Hmm, I think something went bad during the rebase. did you try to do it interactively, and keep only the one commit from this branch, rather than the ones from main, too?
@bsipocz Found some interesting things:
- Only one small tweak (latest commit) required and it's caching as promised (yay)
- Because of the way we determine cache location and the way the MAST module is written, the cache directory is not the name of the top level class the user interacts with, which is definitely a problem. Not sure if this should be solved by the MAST module or if I need to tweak the caching infrastructure. I will explore.
Because of the way we determine cache location and the way the MAST module is written, the cache directory is not the name of the top level class the user interacts with, which is definitely a problem. Not sure if this should be solved by the MAST module or if I need to tweak the caching infrastructure. I will explore.
can you elaborate on this with an example? There are problems with the MAST (and gemini) class naming already, I wonder whether this would be a non-issue if that one is solved or are unrelated.
@bsipocz It's unrelated. Basically MAST hands off querying to a difference class depending on what interface is needed, and that class does the caching, rather than the top level class the user queried.
Example:
from astroquery.mast import Observations
obs_table = Observations.query_criteria(dataproduct_type=["image"],
proposal_pi="Osten*",
s_dec=[43.5,45.5], cache=True)
In this example you would expect the cache location to be Observations.cache_location (.astropy/cache/astroquery/Observations) but it actually caches the file in .astropy/cache/astroquery/PortalAPI because the PortalAPI class is the one that handles this type of query.

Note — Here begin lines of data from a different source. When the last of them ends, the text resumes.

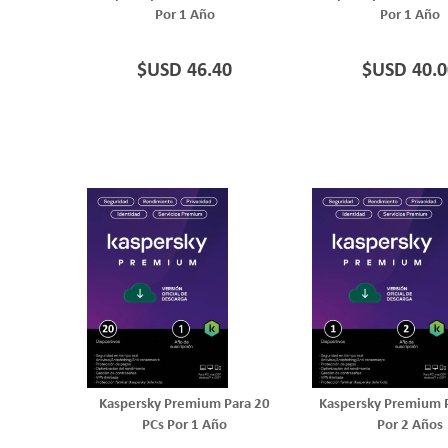
Por 1 Año
Por 1 Año
$USD 46.40
$USD 40.0
Kaspersky Premium Para 20
Kaspersky Premium P
PCs Por 1 Año
Por 2 Años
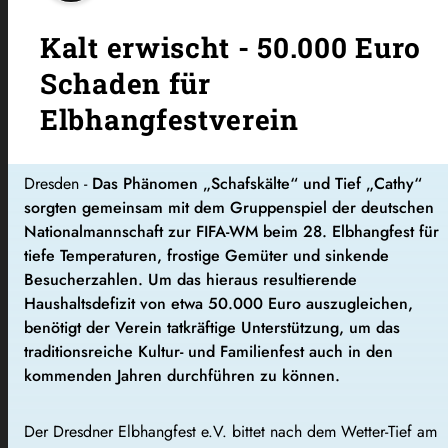
Kalt erwischt - 50.000 Euro
Schaden für
Elbhangfestverein
Dresden -
Das Phänomen „Schafskälte“ und Tief „Cathy“
sorgten gemeinsam mit dem Gruppenspiel der deutschen
Nationalmannschaft zur FIFA-WM beim 28. Elbhangfest für
tiefe Temperaturen, frostige Gemüter und sinkende
Besucherzahlen. Um das hieraus resultierende
Haushaltsdefizit von etwa 50.000 Euro auszugleichen,
benötigt der Verein tatkräftige Unterstützung, um das
traditionsreiche Kultur- und Familienfest auch in den
kommenden Jahren durchführen zu können.
Der Dresdner Elbhangfest e.V. bittet nach dem Wetter-Tief am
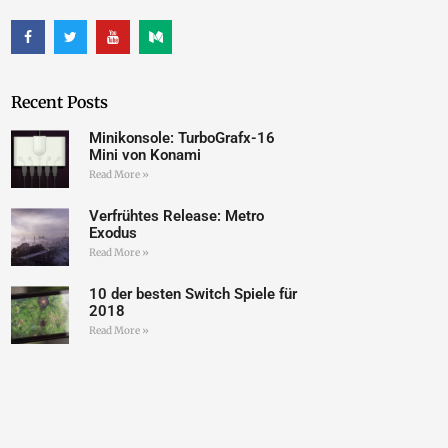
Recent Posts
Minikonsole: TurboGrafx-16
Mini von Konami
Read More »
Verfrühtes Release: Metro
Exodus
Read More »
10 der besten Switch Spiele für
2018
Read More »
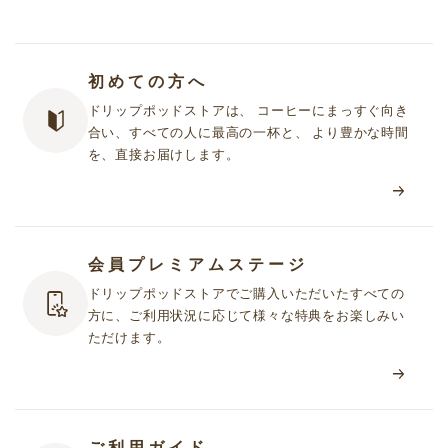
初めての方へ
ドリップポッドストアは、 コーヒーにまっすぐ向き
合い、すべての人に最高の一杯と、 より豊かな時間
を、直接お届けします。
会員プレミアムステージ
ドリップポッドストアでご購入いただいたすべての
方に、ご利用状況に応じて様々な特典をお楽しみい
ただけます。
ご利用ガイド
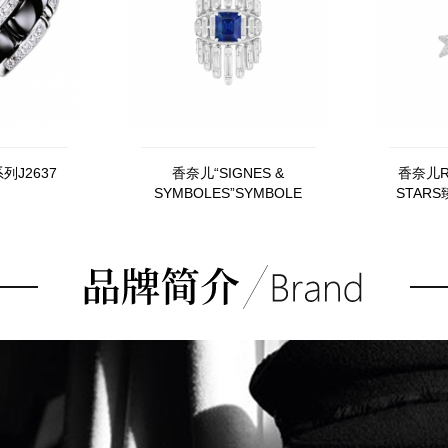
列J2637
香奈儿“SIGNES &
香奈儿RE
SYMBOLES”SYMBOLE
STAR
EMBLÉMATIQUE蓝色戒指
AS A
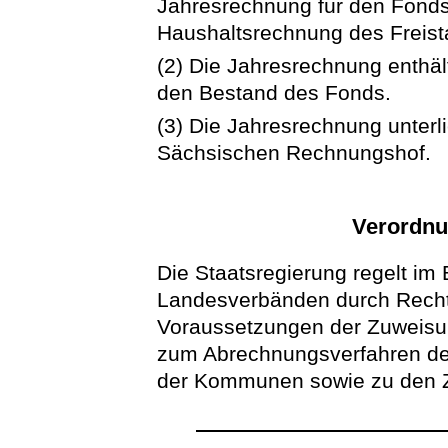
Jahresrechnung für den Fonds 
Haushaltsrechnung des Freist
(2) Die Jahresrechnung enthä
den Bestand des Fonds.
(3) Die Jahresrechnung unterl
Sächsischen Rechnungshof.
Verordnu
Die Staatsregierung regelt 
Landesverbänden durch Recht
Voraussetzungen der Zuweisu
zum Abrechnungsverfahren der
der Kommunen sowie zu den Zu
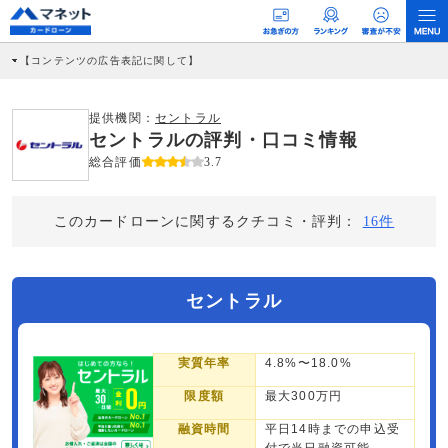
【コンテンツの広告表記に関して】
本コンテンツには、紹介している商品・商材の広告（リンク）を含む場合がありま
す。 これらの広告を経由して読者が企業ホームページを訪れ、成約が発生すると弊
社に対して企業から紹介報酬が支払われるという収益モデルです。 ただし、特定の
提供機関：
セントラル
商品を根拠なくPRするものではなく、当編集部の調査／ユーザーへの口コミ収集な
セントラルの評判・口コミ情報
どに基づき、公平性を担保した情報提供を行っています。
>提携企業一覧
総合評価
3.7
このカードローンに関するクチコミ・評判：
16件
セントラル
実質年率
4.8%〜18.0%
限度額
最大300万円
融資時間
平日14時までの申込受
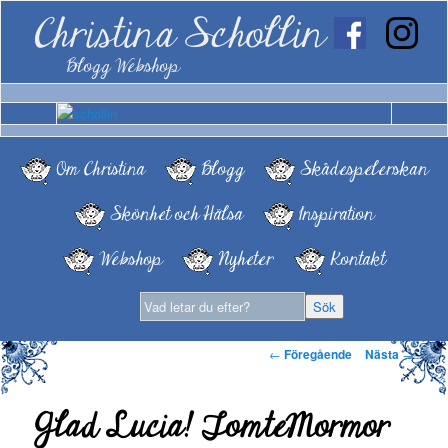
Christina Schollin
Blogg Webshop
Om Christina
Blogg
Skådespelerskan
Skönhet och Hälsa
Inspiration
Webshop
Nyheter
Kontakt
Inläggsnavigering
←
Föregående
Nästa
→
Glad Lucia! TomteMormor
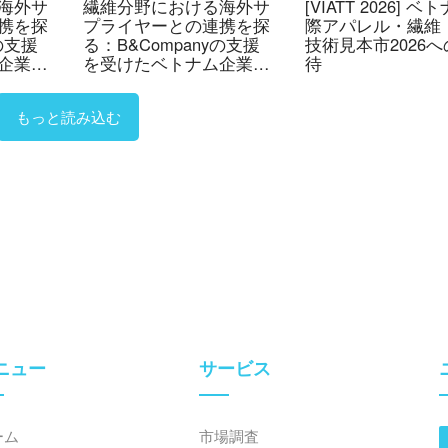
海外サ
繊維分野における海外サ
[VIATT 2026] 
携を探
プライヤーとの連携を探
際アパレル・繊維
yの支援
る：B&Companyの支援
技術見本市2026
企業の
を受けたベトナム企業の
待
の戦略的参
VIATT 2026への戦略的参
加（パート1）
もっと読み込む
ニュー
サービス
ーム
市場調査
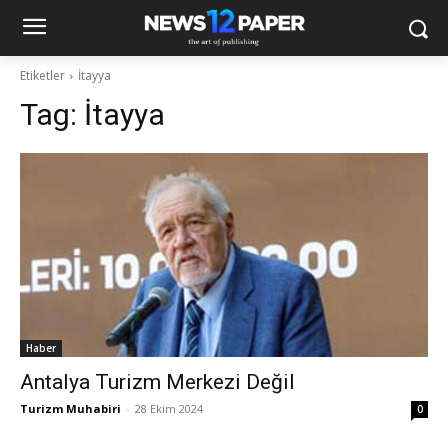
Etiketler
İtayya
Tag:
İtayya
Haber
Antalya Turizm Merkezi Değil
Turizm Muhabiri
-
28 Ekim 2024
0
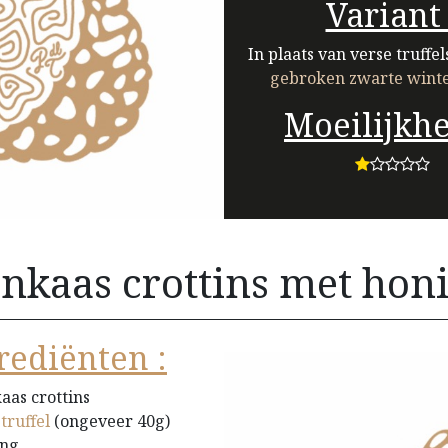
Variant 
In plaats van verse truffel
gebroken zwarte winte
Moeilijkhe
nkaas crottins met honi
rediënten :
aas crottins
truffel
(ongeveer 40g)
ing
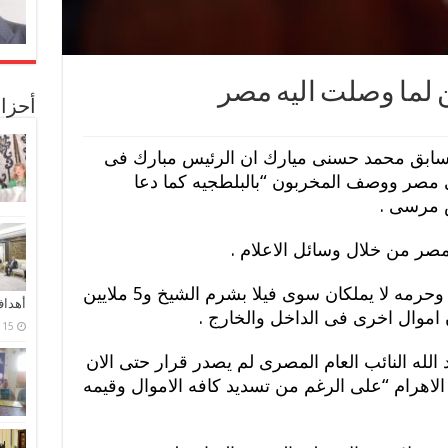
ن لما وصلت اليه مصر
أحزا
سابق محمد حسنى ميارك ان الرئيس مبارك فى
ى مصر ووصف المخربون “بالبلطجيه كما دعا
س مرسى .
مصر من خلال وسائل الاعلام .
كما اوضح الديب ان الرئيس السابق وحرمه لا يملكان سوى فيلا بشرم الشيخ و5 ملايين
أهدا
ن اموال اخرى فى الداخل والخارج .
15 فبراير، 2024
لله النائب العام المصرى لم يصدر قرار حتى الان
الاهرام “على الرغم من تسديد كافه الاموال وقيمه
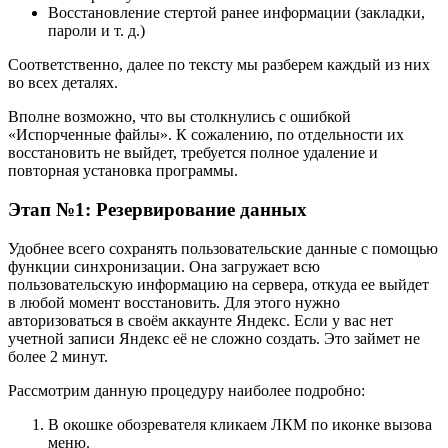
Восстановление стертой ранее информации (закладки,
пароли и т. д.)
Соответственно, далее по тексту мы разберем каждый из них
во всех деталях.
Вполне возможно, что вы столкнулись с ошибкой
«Испорченные файлы». К сожалению, по отдельности их
восстановить не выйдет, требуется полное удаление и
повторная установка программы.
Этап №1: Резервирование данных
Удобнее всего сохранять пользовательские данные с помощью
функции синхронизации. Она загружает всю
пользовательскую информацию на сервера, откуда ее выйдет
в любой момент восстановить. Для этого нужно
авторизоваться в своём аккаунте Яндекс. Если у вас нет
учетной записи Яндекс её не сложно создать. Это займет не
более 2 минут.
Рассмотрим данную процедуру наиболее подробно:
В окошке обозревателя кликаем ЛКМ по иконке вызова
меню.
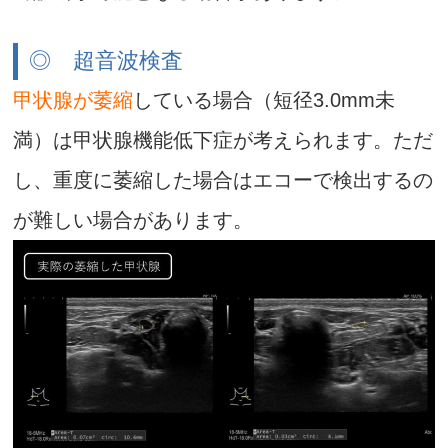
◎ 超音波検査
甲状腺が萎縮
している場合（短径3.0mm未
満）は甲状腺機能低下症が考えられます。ただ
し、重度に萎縮した場合はエコーで検出するの
が難しい場合があります。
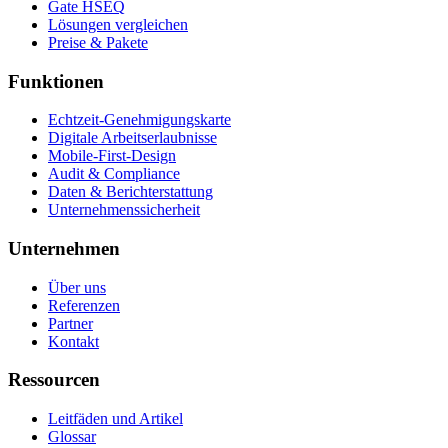
Gate HSEQ
Lösungen vergleichen
Preise & Pakete
Funktionen
Echtzeit-Genehmigungskarte
Digitale Arbeitserlaubnisse
Mobile-First-Design
Audit & Compliance
Daten & Berichterstattung
Unternehmenssicherheit
Unternehmen
Über uns
Referenzen
Partner
Kontakt
Ressourcen
Leitfäden und Artikel
Glossar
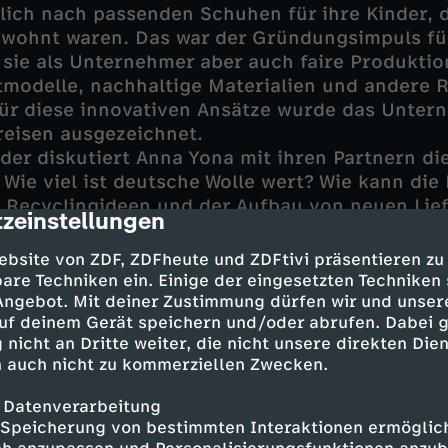
lich nach passenden Schuhen für ihre Kinder, d
wohnt waren. Das war der Gründungsimpuls für
 sie als Unternehmer aber auch faire Produkti
tmodelle, nachhaltige Materialien und andere 
ür diese innovativen Ansätze wurde das Unter
reisen ausgezeichnet.
er diskutiert Anna Yona mit ihren Partnern di
Wie viel ist deutsche Wolle wert? Wie kann die
 Recyclingideen und der Aufbau von neuen Lie
zeinstellungen
cription
?
ebsite von ZDF, ZDFheute und ZDFtivi präsentieren zu
are Techniken ein. Einige der eingesetzten Techniken
 Angebot. Mit deiner Zustimmung dürfen wir und unser
g in die Sackgasse?
uf deinem Gerät speichern und/oder abrufen. Dabei 
 nicht an Dritte weiter, die nicht unsere direkten Dien
inge, die das Unternehmen wichtig findet und b
 auch nicht zu kommerziellen Zwecken.
le. Im Frühjahr 2025 müssen alle Showrooms g
 Datenverarbeitung
 100 Mitarbeitende gehen, um wirtschaftlich 
Speicherung von bestimmten Interaktionen ermöglicht
it also letztendlich eine Sackgasse?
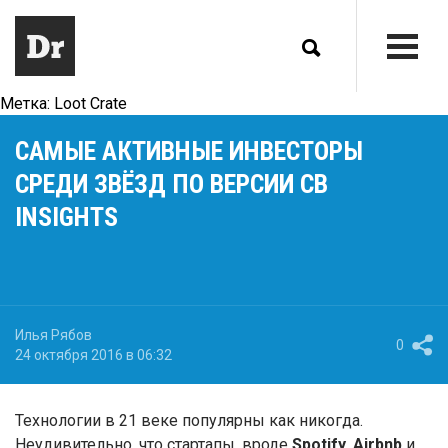
Метка:
Loot Crate
САМЫЕ АКТИВНЫЕ ИНВЕСТОРЫ
СРЕДИ ЗВЁЗД ПО ВЕРСИИ CB
INSIGHTS
Илья Рябов
0
24 октября 2016 в 06:32
Технологии в 21 веке популярны как никогда.
Неудивительно, что стартапы, вроде
Spotify, Airbnb
и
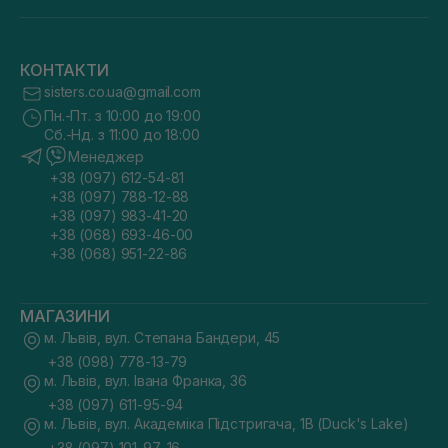
КОНТАКТИ
sisters.co.ua@gmail.com
Пн.-Пт. з 10:00 до 19:00
Сб.-Нд. з 11:00 до 18:00
Менеджер
+38 (097) 612-54-81
+38 (097) 788-12-88
+38 (097) 983-41-20
+38 (068) 693-46-00
+38 (068) 951-22-86
МАГАЗИНИ
м. Львів, вул. Степана Бандери, 45
+38 (098) 778-13-79
м. Львів, вул. Івана Франка, 36
+38 (097) 611-95-94
м. Львів, вул. Академіка Підстригача, 1В (Duck's Lake)
+38 (097) 101-97-16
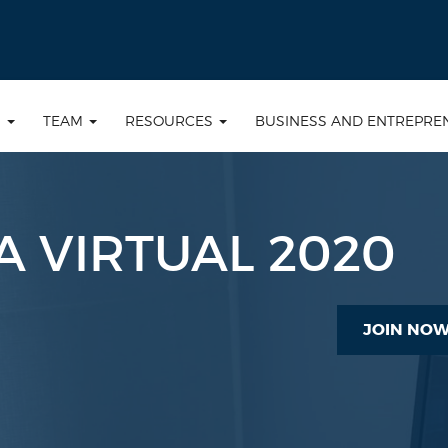
S
TEAM
RESOURCES
BUSINESS AND ENTREPRE
A VIRTUAL 2020
JOIN NO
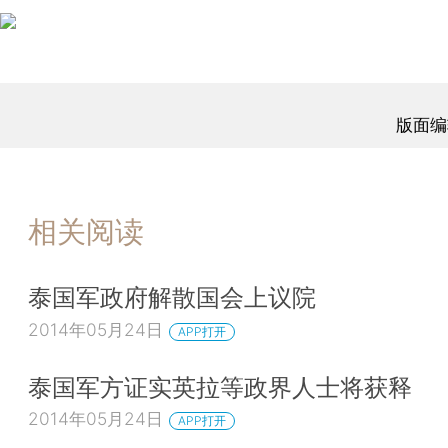
版面编
相关阅读
泰国军政府解散国会上议院
2014年05月24日
APP打开
泰国军方证实英拉等政界人士将获释
2014年05月24日
APP打开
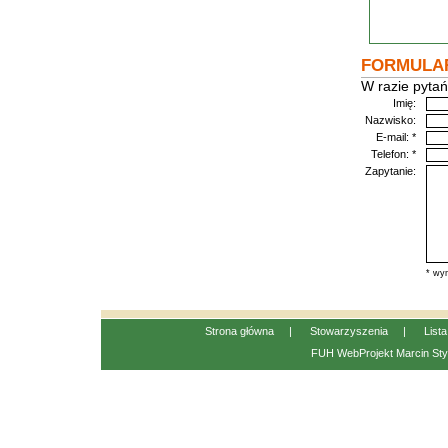
FORMULA
W razie pytań
Imię:
Nazwisko:
E-mail: *
Telefon: *
Zapytanie:
* wym
Strona główna
|
Stowarzyszenia
|
List
FUH WebProjekt
Marcin Sty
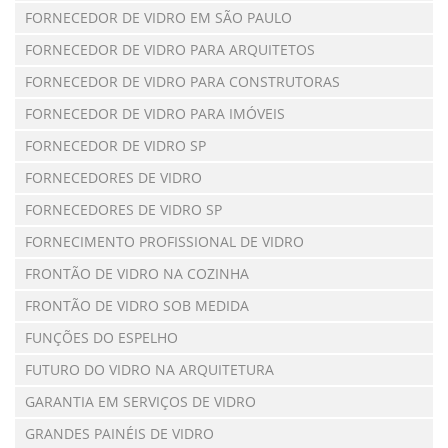
FORNECEDOR DE VIDRO EM SÃO PAULO
FORNECEDOR DE VIDRO PARA ARQUITETOS
FORNECEDOR DE VIDRO PARA CONSTRUTORAS
FORNECEDOR DE VIDRO PARA IMÓVEIS
FORNECEDOR DE VIDRO SP
FORNECEDORES DE VIDRO
FORNECEDORES DE VIDRO SP
FORNECIMENTO PROFISSIONAL DE VIDRO
FRONTÃO DE VIDRO NA COZINHA
FRONTÃO DE VIDRO SOB MEDIDA
FUNÇÕES DO ESPELHO
FUTURO DO VIDRO NA ARQUITETURA
GARANTIA EM SERVIÇOS DE VIDRO
GRANDES PAINÉIS DE VIDRO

In this example you would expect the cache location to be Observations.cache_location (.astropy/cache/astroquery/Observations) but it actually caches the file in .astropy/cache/astroquery/PortalAPI because the PortalAPI class is the one that handles this type of query.
Yeap, this is pretty bad. At least the issue of having two Observations class is known and in the works to fix it with a very long deprecation, it still won't solve the main issue.
Would you think adding one or more layers help? Or maybe the full namespace would be the solution, as we have substructure in a few modules (though caching everything esa together, and everything ipac, and everything solarsystem, etc doesn't feel that wrong as having just one flat layer.
btw, this is exactly the issue that I hoped to be able to recover before merging the other PR.